SUPERCONDUCTIVITY COMMUNICATIONS, Vol. 7, No. 2, Apr. 1998.

8. HTSを用いた新しい"永久磁石"を発明!
―MITマグネット研究所―


 このほど、MIT(マサチューセッツ工科大学)のマグネット研究所岩佐グループが、鉄永久磁石の単純・容易さと電磁石の多様な高磁場発生能力を兼ね備える"永久"高温超伝導(HTS)磁石システムを発明したことが明らかになった。本磁石システムでは、いったん所望の磁場に励磁すれば、この磁場は用途により数時間から数ヶ月間、冷却源に接続することなく維持される、というもの。

 超伝導磁石の基本要件の一つは、磁場強度を一定に保つために、動作温度を一定に維持することである。MITマグネット研の岩佐博士によれば、従来低温超伝導(LTS)磁石にとっては、この要件は特別に厳しく、I K程度しか温度変動は許されなかった。しかしながらある応用及び設計に対して、HTS磁石では50 Kに亘る変化が許されそうであり、LTS磁石に比べより多様な条件で稼動させる可能性を有している。

 マグネット研設計の核心は、HTSを用いた電磁石がHTSバルク磁石であり、両方とも永久モードで運転できる。岩佐博士は、HTS永久磁石の革新的特徴を次のように語った。

1) 磁石の動作温度が初期段階の20 Kから最終段階の60 Kまで変動するのを許容する可能性。

2) この温度範囲内で冷却体が上下変動を繰り返すことを許容する再冷却能力、その結果長時間に亘って磁場を一定に保持する。

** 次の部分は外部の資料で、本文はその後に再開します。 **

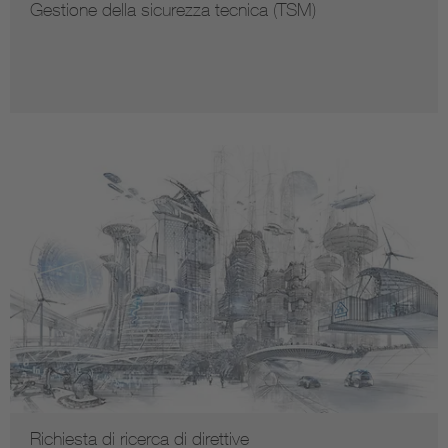
Gestione della sicurezza tecnica (TSM)
Richiesta di ricerca di direttive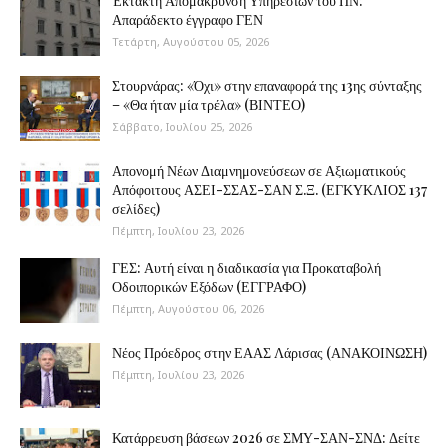
Έκτακτη Απομάκρυνση Υπηρεσιών του ΠΝ:
Απαράδεκτο έγγραφο ΓΕΝ
Τετάρτη, Αυγούστου 05, 2026
Στουρνάρας: «Όχι» στην επαναφορά της 13ης σύνταξης
– «Θα ήταν μία τρέλα» (ΒΙΝΤΕΟ)
Σάββατο, Ιουλίου 25, 2026
Απονομή Νέων Διαμνημονεύσεων σε Αξιωματικούς
Απόφοιτους ΑΣΕΙ-ΣΣΑΣ-ΣΑΝ Σ.Ξ. (ΕΓΚΥΚΛΙΟΣ 137
σελίδες)
Πέμπτη, Ιουλίου 23, 2026
ΓΕΣ: Αυτή είναι η διαδικασία για Προκαταβολή
Οδοιπορικών Εξόδων (ΕΓΓΡΑΦΟ)
Πέμπτη, Αυγούστου 06, 2026
Νέος Πρόεδρος στην ΕΑΑΣ Λάρισας (ΑΝΑΚΟΙΝΩΣΗ)
Πέμπτη, Ιουλίου 23, 2026
Κατάρρευση βάσεων 2026 σε ΣΜΥ-ΣΑΝ-ΣΝΔ: Δείτε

3) 重量を最小限に抑えながら、余分な蓄熱体を附加し、冷却体の総合熱容量を増加させ得る。固体窒素がこの蓄熱体として有望と考えられている。

4) 冷却体に入り込む熱流入及び内部発熱を極小化する。

 図1に図描されるように、本システムは室温の密閉物により包まれた真空空間に設置した冷却体より構成される。冷却体の重要部品は、@HTS磁石A磁場分布整形用鉄ヨーク(オプション)B蓄熱体等である。この冷却体は、2つの出入通路を通じて室温空間に連結される。即ち、1つは冷却体を冷却源に接続する為の通路、他はHTS磁石を電源に接続するものである。

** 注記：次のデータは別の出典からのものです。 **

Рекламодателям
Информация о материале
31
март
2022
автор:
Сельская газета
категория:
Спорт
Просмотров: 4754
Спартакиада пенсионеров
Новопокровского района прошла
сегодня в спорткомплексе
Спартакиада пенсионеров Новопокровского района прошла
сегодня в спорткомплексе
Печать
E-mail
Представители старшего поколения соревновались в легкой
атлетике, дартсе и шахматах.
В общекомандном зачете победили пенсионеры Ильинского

 本システムに於ける重要運転パラメータの一つは、再冷却一再冷却間隔(RRTP)であり、本磁石を如何に度々再冷却しなければいけないかである。RRTPは、冷却体の熱容量と冷却体への熱流入及び発熱の関数である。余分な蓄熱体の附加が、本システムのRRTPを増すために提案されている。

 岩佐博士によれば、可能性のあるHTS永久磁石の可搬応用として、磁気浮上列車(数時間のRRTP必要)、機雷対抗ヘリコプターと船舶(数時間のRRTP必要)、磁場及び実験機器(数時間〜数日のRRTP必要)、宇宙船(数週〜数年の寿命必要)等が挙げられる。

 MITは、本設計についてこの3月にUS特許を取得した。将来、本磁石に関する研究・開発により、磁石内の発熱に寄与するACや接続損失を最適化して、RRTPの極大化を達成できるだろう。

 さらに、岩佐グループは、長期間接続する温度サイクルが磁場品質に与える空間的並に時間的影響を研究する予定である。これらの影響はまだ、良く理解されていないからである。

 今回の開発に関し、東芝電力産業システム技術開発センター前田グループ長は次のようにコメントしている。「高温超電導磁石を温度一定では無く、温度を変化させながら使うという のは、高温超電導体の特徴を最大限に生かした新しい発想で興味深い。将来的にこの様な方式を導入することにより、冷却することのストレスを全く感じさせないような使い易い超電導磁石システムが実現していくと考えられる。マインスイープや磁気浮上などの領域での早期実現を期待したい。」